__Work required__:
Pull every line containing the word "Badania" from the records.

Page-level text extractions

+ + + +

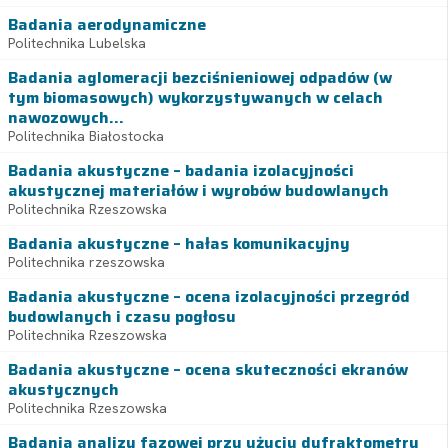
Badania aerodynamiczne
Politechnika Lubelska
Badania aglomeracji bezciśnieniowej odpadów (w
tym biomasowych) wykorzystywanych w celach
nawozowych...
Politechnika Białostocka
Badania akustyczne – badania izolacyjności
akustycznej materiałów i wyrobów budowlanych
Politechnika Rzeszowska
Badania akustyczne – hałas komunikacyjny
Politechnika rzeszowska
Badania akustyczne – ocena izolacyjności przegród
budowlanych i czasu pogłosu
Politechnika Rzeszowska
Badania akustyczne – ocena skuteczności ekranów
akustycznych
Politechnika Rzeszowska
Badania analizy fazowej przy użyciu dyfraktometru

+ + + +

__Written response__:
Badania aerodynamiczne
Badania aglomeracji bezciśnieniowej odpadów (w
Badania akustyczne – badania izolacyjności
Badania akustyczne – hałas komunikacyjny
Badania akustyczne – ocena izolacyjności przegród
Badania akustyczne – ocena skuteczności ekranów
Badania analizy fazowej przy użyciu dyfraktometru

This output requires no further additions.